On first glance, that’s a breathtakingly impressive number: $260 billion. Developers on Apple’s App Store earned a quarter of a trillion dollars since its launch in 2008.
Consider just how many companies and independents that cash has breathed life into, it’s staggering. But that’s not the whole story.
If App Store devs have made $260 billion since 2008, that means Apple has potentially made over a hundred billion for doing, well, comparatively very little. Let’s explore this a bit futher.
In a recent press release, Apple stated it paid out $260 billion to developers since the App Store’s launch. On January 6 last year, Apple said it had shelled out “more than $200 billion” in that period.
In other words, in 2021 alone, App Store devs raked in $60 billion.

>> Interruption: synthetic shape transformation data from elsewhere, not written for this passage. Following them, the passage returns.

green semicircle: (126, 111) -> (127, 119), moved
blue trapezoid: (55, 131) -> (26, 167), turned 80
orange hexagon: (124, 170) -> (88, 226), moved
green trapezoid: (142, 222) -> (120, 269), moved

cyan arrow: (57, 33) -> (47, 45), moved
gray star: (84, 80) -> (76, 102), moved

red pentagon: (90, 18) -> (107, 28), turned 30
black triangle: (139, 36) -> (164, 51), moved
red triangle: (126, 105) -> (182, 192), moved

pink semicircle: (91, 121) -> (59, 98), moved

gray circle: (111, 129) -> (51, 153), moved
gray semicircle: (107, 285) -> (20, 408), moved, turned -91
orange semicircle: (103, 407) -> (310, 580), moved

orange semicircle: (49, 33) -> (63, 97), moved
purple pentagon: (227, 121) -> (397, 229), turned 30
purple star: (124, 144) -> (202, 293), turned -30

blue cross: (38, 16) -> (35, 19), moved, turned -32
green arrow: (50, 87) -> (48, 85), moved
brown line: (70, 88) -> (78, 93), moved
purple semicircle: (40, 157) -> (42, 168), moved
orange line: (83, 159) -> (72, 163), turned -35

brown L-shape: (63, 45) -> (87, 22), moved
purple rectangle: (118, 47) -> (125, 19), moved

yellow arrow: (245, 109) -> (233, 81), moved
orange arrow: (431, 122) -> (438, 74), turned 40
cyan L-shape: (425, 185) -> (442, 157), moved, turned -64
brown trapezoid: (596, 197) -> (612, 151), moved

Great news, right? Shit tons of cash for everyone! Yes, certainly. But also not at all.
For the majority of the App Store’s existence, the company has taken a 30% cut from all the money spent on the platform.

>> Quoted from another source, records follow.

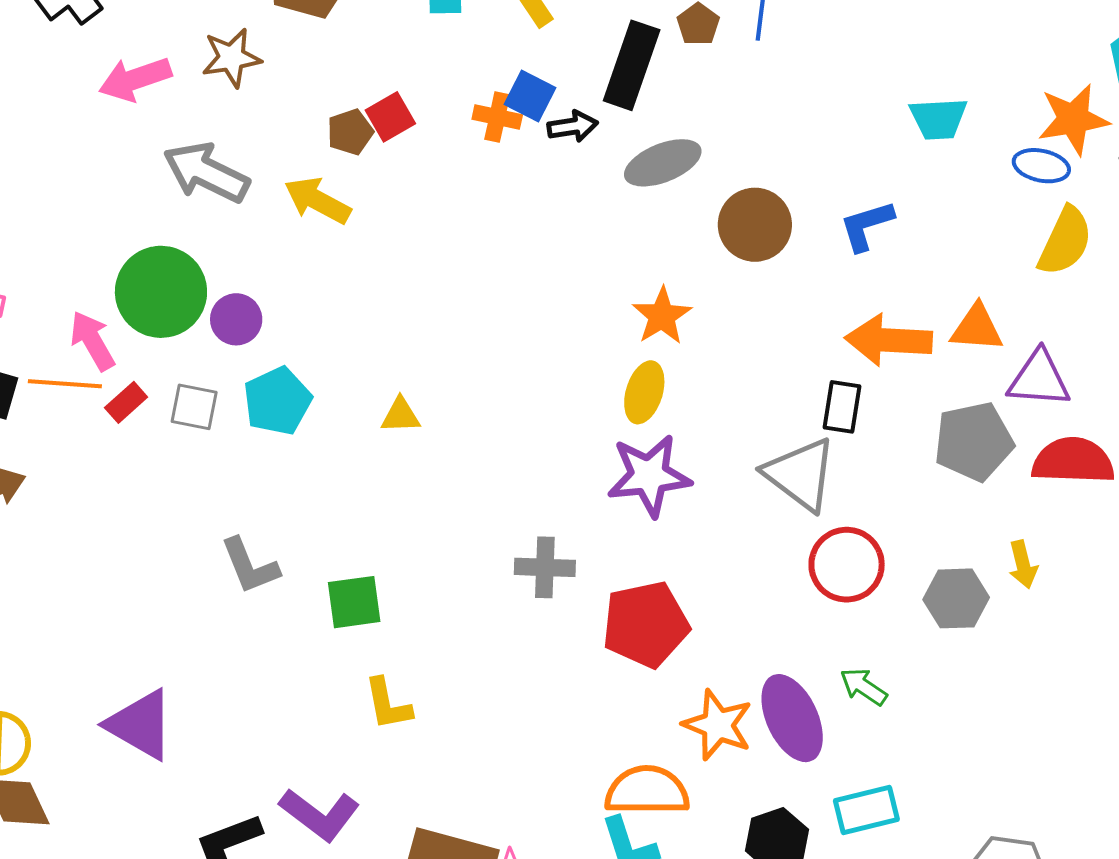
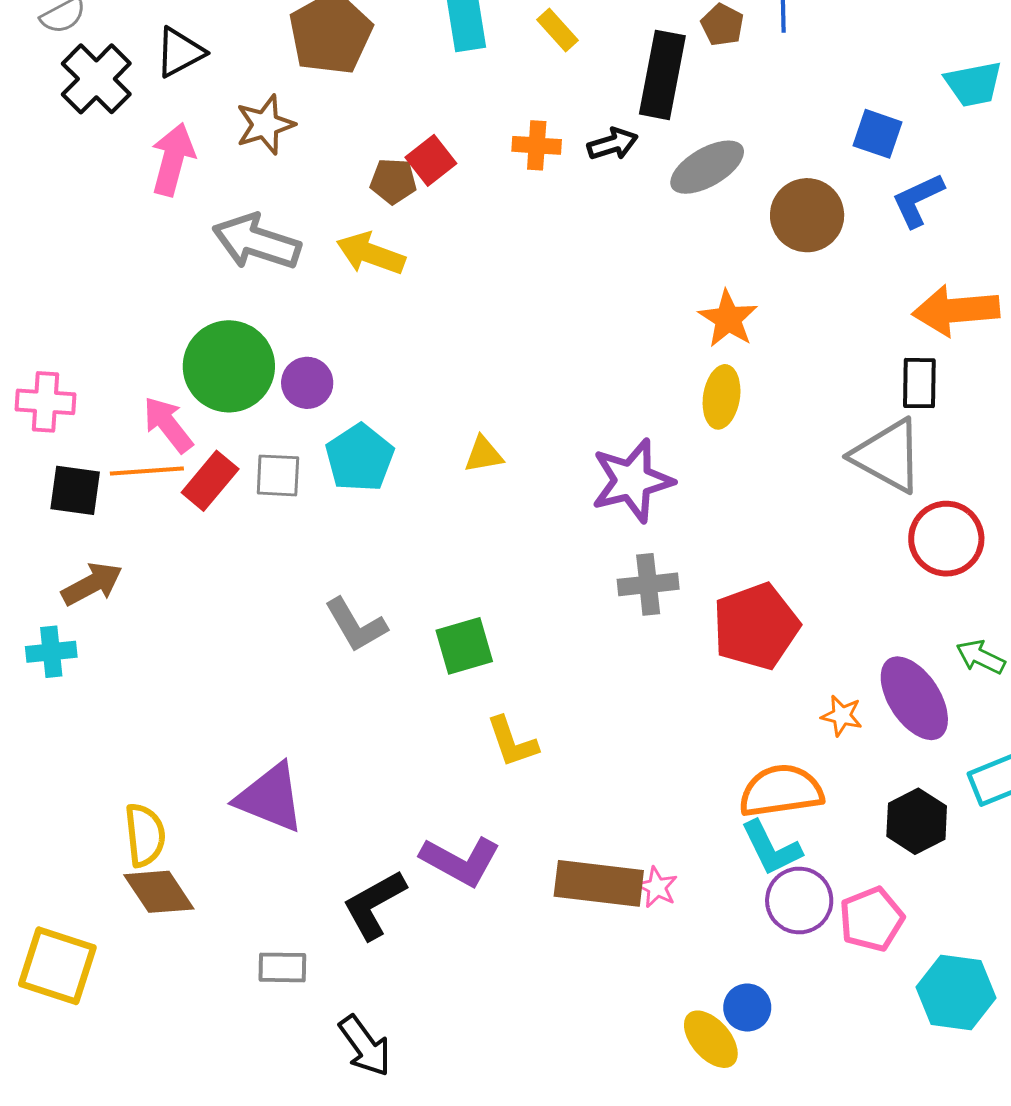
pink arrow: (135, 79) -> (173, 159), turned 132
blue square: (530, 96) -> (878, 134), moved
brown pentagon: (350, 132) -> (393, 181), turned 30
red rectangle: (126, 402) -> (210, 481), size x1.4
purple star: (649, 476) -> (632, 481), moved
orange star: (718, 725) -> (842, 716), size x0.6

This isn’t uncontroversial and has come under fire in recent years. The highest profile instance is the Epic case, where the Fortnite creator is effectively arguing it should be able to run a payments program outside of Apple’s ecosystem.
In other words, it doesn’t want to pay Apple 30% for in-app purchases.

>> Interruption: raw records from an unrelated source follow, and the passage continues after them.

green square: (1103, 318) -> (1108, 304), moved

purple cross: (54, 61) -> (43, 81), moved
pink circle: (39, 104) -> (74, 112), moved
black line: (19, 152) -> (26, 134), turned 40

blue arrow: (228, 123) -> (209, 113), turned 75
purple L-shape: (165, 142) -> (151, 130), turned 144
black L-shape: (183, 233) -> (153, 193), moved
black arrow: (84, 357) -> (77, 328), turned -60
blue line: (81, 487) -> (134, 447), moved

The entire situation is multi-faceted and complex, but one element the court case brought to light was just how much cash Apple makes from developers. The burgeoning public (and professional) backlash over this forced Apple to react. And it did so by introducing its Small Business Program initiative.
What this means in non-bullshit is Apple reduced its App Store commission to 15% for developers earning less than $1 million a year. A positive move, but one that’s like putting a plaster on an amputated leg.
It’s barely a ripple in the pool Apple is siphoning from development businesses.
Quick maths: Apple App Store edition
At this point, we should work out how much cash Apple is skimming off the top.
In its January 2021 release, Apple said it paid out $200 billion after its 30% cut. Working backwards, this means total revenue was around $285.71 billion. In other words, Apple pocketed around $85.71 billion by the end of 2020.
We saw earlier that Apple shelled out $60 billion to developers across 2021. Because we don’t have access to what split of this falls under 15% or 30% commission, we can say that Apple earned between $10.59 billion and $25.71 billion in 2021 alone.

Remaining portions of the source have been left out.